On Fri, Aug 08, 2008 at 04:10:42PM -0700, Wolfgang Walter wrote:
> By the way, if padlock is used from userspace, could this be aproblem, too? I
> mean not via the kernel crypto layer but directly. I think these extensions
> are not restricted to a privileged user.

No. Userspace will not have any such issue. Kernel is special, as it
has to preserve the user-space context and also use these instructions
for its own kernel purpose.

It is ok to get a spurious DNA from userland.

thanks,
suresh

2008-08-09 00:39:04

by Herbert Xu

[permalink] [raw]
Subject: Re: Kernel oops with 2.6.26, padlock and ipsec: probably problem with fpu state changes

On Fri, Aug 08, 2008 at 04:11:21PM -0700, Suresh Siddha wrote:
>
> As I can't test, can you please test this and Ack.

Someone please test this with tcrypt mode=200 with and without
the patch.

If there is a significant degradation I suggest that we back out
the FPU changes. Making your competitor's processor go slow is
not a nice thing to do, especially when you've just released a
processor in the same space.

If the degradation is small then I'll push it to Linus.

Thanks,
--
Visit Openswan at http://www.openswan.org/
Email: Herbert Xu ~{PmV>HI~} <[email protected]>
Home Page: http://gondor.apana.org.au/~herbert/
PGP Key: http://gondor.apana.org.au/~herbert/pubkey.txt

2008-08-09 01:24:28

by Herbert Xu

[permalink] [raw]
Subject: Re: Kernel oops with 2.6.26, padlock and ipsec: probably problem with fpu state changes

On Sat, Aug 09, 2008 at 08:38:30AM +0800, Herbert Xu wrote:
>
> If there is a significant degradation I suggest that we back out
> the FPU changes. Making your competitor's processor go slow is
> not a nice thing to do, especially when you've just released a
> processor in the same space.
>
> If the degradation is small then I'll push it to Linus.

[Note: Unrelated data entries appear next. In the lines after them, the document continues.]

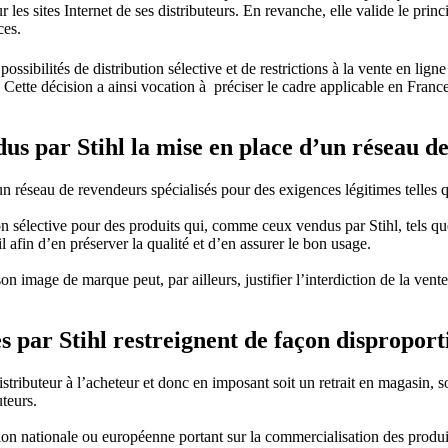
 les sites Internet de ses distributeurs. En revanche, elle valide le princ
ces.
 possibilités de distribution sélective et de restrictions à la vente en 
 Cette décision a ainsi vocation à préciser le cadre applicable en France 
us par Stihl la mise en place d’un réseau de
 un réseau de revendeurs spécialisés pour des exigences légitimes telles q
ion sélective pour des produits qui, comme ceux vendus par Stihl, tels q
il afin d’en préserver la qualité et d’en assurer le bon usage.
son image de marque peut, par ailleurs, justifier l’interdiction de la ven
es par Stihl restreignent de façon dispropor
tributeur à l’acheteur et donc en imposant soit un retrait en magasin, so
uteurs.
n nationale ou européenne portant sur la commercialisation des produits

Actually the patch is totally unacceptable as it is. Disabling
preemption around padlock crypto operations is going to make the
latency for RT go through the roof. Please find a solution that
doesn't involve that or just back out the FPU changes.

Cheers,
--
Visit Openswan at http://www.openswan.org/
Email: Herbert Xu ~{PmV>HI~} <[email protected]>
Home Page: http://gondor.apana.org.au/~herbert/
PGP Key: http://gondor.apana.org.au/~herbert/pubkey.txt

2008-08-09 01:28:57

by Wolfgang Walter

[permalink] [raw]
Subject: Re: Kernel oops with 2.6.26, padlock and ipsec: probably problem with fpu state changes

On Saturday 09 August 2008, Suresh Siddha wrote:
> Walter, Viro,
>
> As I can't test, can you please test this and Ack.
>
> thanks,
> suresh


* AES-CBC

Seems to work here: running since 73 minutes my test which usually crashes the
machine after 1-2 minutes :-).

Enclosing the whole encryption/decryption is a good idea, by the way. With my
modification I observed a large latency (up to 500ms) for some packets over
the esp-tunnel (every 5 to 10 seconds there were some of them). This is not
the case with your patch.

I did some simple performance tests. As far as I can see throughput and
latency (i.e. routing packets as ipsec-gateway) are at least as good as with
2.6.25.13.


* RNG

did several time

dd if=/dev/hwrng bs=1024 count=$((1024*100)) of=/dev/zero

Works fine. Observed no performance degradation compared to 2.6.25.


* Hash-Engine

Can't test that as I don't have an VIA Ester or newer.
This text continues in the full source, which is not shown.